OpenAI Embeds C2PA Metadata in ChatGPT and API-Generated Images

baoshi.rao

In the early hours of February 7th, OpenAI announced on social media that it has embedded C2PA metadata in images generated by ChatGPT and its API to prevent illegal misuse.

C2PA is an open data standard that allows publishers, businesses, developers, and others to track and verify the origin, authenticity, and integrity of digital content such as images, videos, and documents through metadata.

Recently, AI-generated inappropriate images of celebrities like Taylor Swift spread wildly online, causing significant impact. OpenAI hopes this measure will reduce abuse and improve people's ability to identify AI-generated images. Currently, only images are embedded with C2PA metadata, while text and audio generated via ChatGPT or APIs remain unaffected. OpenAI will also roll out this feature to all app users.

In addition to embedding C2PA metadata, OpenAI has introduced a verification website for identifying AI-generated content. Users can simply drag and drop JPG, MP3, MP4, or PDF files for quick authentication.

AI image verification website: https://contentcredentials.org/verify However, the user experience is not very good. Even when a clearly DALL·E3-generated image was uploaded, it couldn't be recognized and matched. This is probably due to insufficient training data.

AI Image Embedding C2PA Metadata Example

When we generate an image using ChatGPT, the system displays detailed metadata of the image, including the system that generated it, publication time, description, issuer, etc. If the image is generated using DALL-E3's API, it can also be accurately displayed.
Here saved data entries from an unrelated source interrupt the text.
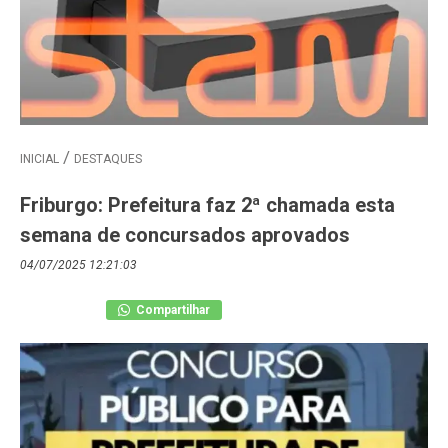
INICIAL
DESTAQUES
Friburgo: Prefeitura faz 2ª chamada esta
semana de concursados aprovados
04/07/2025 12:21:03
Compartilhar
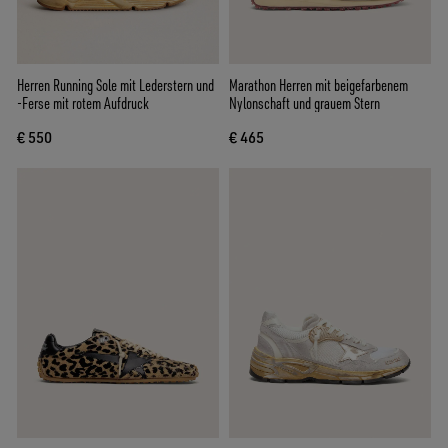
Herren Running Sole mit Lederstern und
Marathon Herren mit beigefarbenem
-Ferse mit rotem Aufdruck
Nylonschaft und grauem Stern
€ 550
€ 465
Impact of C2PA Metadata on Image Size

OpenAI states that embedding C2PA metadata affects the size of generated images.

Through API, PNG 3.1MB → 3.2MB (3% increase)
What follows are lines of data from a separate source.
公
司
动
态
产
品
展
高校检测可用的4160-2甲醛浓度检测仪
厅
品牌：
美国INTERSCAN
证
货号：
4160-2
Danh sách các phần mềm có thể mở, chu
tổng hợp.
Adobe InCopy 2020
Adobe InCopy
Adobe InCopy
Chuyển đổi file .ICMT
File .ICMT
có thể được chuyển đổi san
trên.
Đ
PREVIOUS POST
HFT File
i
Through API, WebP 287k → 302k (5% increase) Through ChatGPT, WebP size increased from 287k to 381k (a 32% increase).

Although the image size has changed, there will be minimal impact on quality, inference, and interaction latency.

What is C2PA Metadata

C2PA is an industry alliance jointly initiated by Adobe, Microsoft, Sony, Intel, ARM and other industry leaders, primarily aimed at combating online misinformation and improving the credibility of digital content. C2PA assists users in verifying the authenticity of content by establishing standardized metadata (which records various detailed information from content creation to distribution).

C2PA's metadata primarily includes: Proof of content origin, creating a trustworthy "birth certificate" for content through technical means, explaining how, when, and by whom the content was created;

Records of editing and processing history, documenting all modification history after content creation, including edits, conversions, or other processing steps, to ensure traceability and transparency; Support for multiple media types, while initially focusing primarily on images and videos, the goal is to support as many digital content types as possible, including audio and documents.

Protect privacy and security, when designing standards, considerations are made for the protection of personal privacy and data security, ensuring that sensitive information is not exposed due to the implementation of content traceability.

However, OpenAI points out that even if AI-generated images are embedded with C2PA metadata, it cannot fundamentally solve the challenge of identifying the true source of images. Because this metadata can be easily removed. For instance, most social media platforms currently strip metadata from uploaded images, and operations like taking screenshots can also eliminate it. However, this can enhance users' AI security awareness and provide a certain level of security protection.